At the colonnade in Karlovy Vary

This picture was taken at the colonnade in Karlovy Vary in the 1950s, and shows my father, Heinrich Galik, born Goldberger, with his second wife, Eda Galikova, née Kleinova. My father moved to Karlovy Vary still in the year 1945. He decided to do so because of his friend, Mrs. Katzova. She had friends in Karlovy Vary, the Kleinman family. My father came here imagining that he'd rent a guesthouse. Basically everyone left for Karlovy Vary imagining that they'd do well. I joined them at the beginning of the spring of 1946. I lived with my father. After all, we got along well. My father got a job in a spa. First he was in the oxygen shop, where they filled oxygen tanks. Then he became an accommodation officer at the head office. He stayed there until retirement. As a pensioner he worked as an inspector in the colonnade. Basically he walked around there all day, from morning to evening, and watched over things. After the war, my father also got married. He married a woman by the name of Eda Kleinova.
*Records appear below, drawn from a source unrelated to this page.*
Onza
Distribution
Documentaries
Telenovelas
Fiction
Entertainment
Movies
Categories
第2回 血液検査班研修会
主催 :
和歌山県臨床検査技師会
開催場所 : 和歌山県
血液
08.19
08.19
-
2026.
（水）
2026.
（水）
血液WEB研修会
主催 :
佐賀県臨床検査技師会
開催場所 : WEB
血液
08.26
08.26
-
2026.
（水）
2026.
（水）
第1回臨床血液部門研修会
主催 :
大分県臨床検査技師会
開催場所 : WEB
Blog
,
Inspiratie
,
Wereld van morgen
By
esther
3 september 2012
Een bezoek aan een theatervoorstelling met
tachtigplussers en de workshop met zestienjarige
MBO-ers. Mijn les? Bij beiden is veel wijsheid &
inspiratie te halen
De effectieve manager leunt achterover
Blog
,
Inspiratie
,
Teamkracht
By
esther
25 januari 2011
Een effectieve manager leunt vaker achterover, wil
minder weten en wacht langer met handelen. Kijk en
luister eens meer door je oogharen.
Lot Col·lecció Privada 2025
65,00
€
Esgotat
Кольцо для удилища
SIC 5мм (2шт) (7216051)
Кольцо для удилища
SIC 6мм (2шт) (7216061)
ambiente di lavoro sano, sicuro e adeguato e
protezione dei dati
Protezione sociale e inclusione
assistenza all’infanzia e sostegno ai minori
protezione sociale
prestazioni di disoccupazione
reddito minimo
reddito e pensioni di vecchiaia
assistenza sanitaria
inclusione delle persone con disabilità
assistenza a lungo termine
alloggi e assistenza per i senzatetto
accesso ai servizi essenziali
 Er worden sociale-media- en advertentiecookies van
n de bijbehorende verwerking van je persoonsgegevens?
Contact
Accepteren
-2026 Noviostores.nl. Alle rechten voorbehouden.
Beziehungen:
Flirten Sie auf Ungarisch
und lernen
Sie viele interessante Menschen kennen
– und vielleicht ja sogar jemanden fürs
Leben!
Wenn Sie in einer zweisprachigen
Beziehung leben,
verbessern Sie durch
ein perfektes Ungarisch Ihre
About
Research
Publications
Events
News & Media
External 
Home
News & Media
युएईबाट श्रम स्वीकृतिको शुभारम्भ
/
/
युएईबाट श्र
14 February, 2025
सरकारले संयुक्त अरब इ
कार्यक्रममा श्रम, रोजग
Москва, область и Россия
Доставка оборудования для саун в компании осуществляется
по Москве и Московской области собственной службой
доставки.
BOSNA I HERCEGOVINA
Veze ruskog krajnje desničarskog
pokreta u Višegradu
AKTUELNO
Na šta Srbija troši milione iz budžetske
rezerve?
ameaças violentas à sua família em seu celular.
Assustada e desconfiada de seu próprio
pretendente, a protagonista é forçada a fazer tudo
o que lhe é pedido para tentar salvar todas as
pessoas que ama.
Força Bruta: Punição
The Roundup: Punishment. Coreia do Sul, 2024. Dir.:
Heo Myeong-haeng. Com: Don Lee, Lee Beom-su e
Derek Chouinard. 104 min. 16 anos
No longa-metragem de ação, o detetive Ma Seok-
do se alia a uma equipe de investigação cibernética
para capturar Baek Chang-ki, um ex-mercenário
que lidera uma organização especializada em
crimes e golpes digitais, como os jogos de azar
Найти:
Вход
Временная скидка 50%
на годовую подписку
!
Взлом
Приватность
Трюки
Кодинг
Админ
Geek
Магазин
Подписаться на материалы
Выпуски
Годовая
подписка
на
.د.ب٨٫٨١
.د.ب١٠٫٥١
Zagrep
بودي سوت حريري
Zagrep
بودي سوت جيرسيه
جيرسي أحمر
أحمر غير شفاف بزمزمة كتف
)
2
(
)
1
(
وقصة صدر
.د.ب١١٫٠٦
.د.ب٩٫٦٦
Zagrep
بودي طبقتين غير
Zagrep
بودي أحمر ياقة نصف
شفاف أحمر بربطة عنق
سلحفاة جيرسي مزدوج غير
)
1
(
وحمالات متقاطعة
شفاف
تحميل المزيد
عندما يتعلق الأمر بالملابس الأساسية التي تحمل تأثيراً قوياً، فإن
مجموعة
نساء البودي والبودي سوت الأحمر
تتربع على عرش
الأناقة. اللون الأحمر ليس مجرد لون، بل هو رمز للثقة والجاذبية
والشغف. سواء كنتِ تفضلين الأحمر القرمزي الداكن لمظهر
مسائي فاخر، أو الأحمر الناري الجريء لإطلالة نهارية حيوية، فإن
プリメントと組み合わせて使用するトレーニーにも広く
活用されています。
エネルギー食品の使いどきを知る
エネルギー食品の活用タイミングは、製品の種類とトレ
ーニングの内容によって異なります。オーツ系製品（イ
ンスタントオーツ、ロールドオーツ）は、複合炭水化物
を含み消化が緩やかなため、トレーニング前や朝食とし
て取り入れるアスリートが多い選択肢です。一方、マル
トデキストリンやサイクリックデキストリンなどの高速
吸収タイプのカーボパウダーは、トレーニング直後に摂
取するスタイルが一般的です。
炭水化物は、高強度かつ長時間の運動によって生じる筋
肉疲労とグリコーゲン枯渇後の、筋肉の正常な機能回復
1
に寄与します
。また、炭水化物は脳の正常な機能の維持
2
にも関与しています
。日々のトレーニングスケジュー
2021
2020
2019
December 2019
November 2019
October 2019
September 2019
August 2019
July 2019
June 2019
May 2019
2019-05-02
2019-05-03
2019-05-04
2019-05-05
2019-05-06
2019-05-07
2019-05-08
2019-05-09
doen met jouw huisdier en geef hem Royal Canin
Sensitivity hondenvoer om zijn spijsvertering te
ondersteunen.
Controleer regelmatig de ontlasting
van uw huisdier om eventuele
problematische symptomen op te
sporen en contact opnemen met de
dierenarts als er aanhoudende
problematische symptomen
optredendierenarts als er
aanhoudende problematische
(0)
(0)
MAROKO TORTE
She was from Subcarpathian Ruthenia. Edina's sister lived in Prague with her husband. The four of them decided to buy a house in Prague together. My father and his wife lived upstairs, and his brother-in-law and his wife lived downstairs. We of course used to visit them, about two or three times a year. My father died in Prague in 1978. His second wife died as well, about ten years after my father.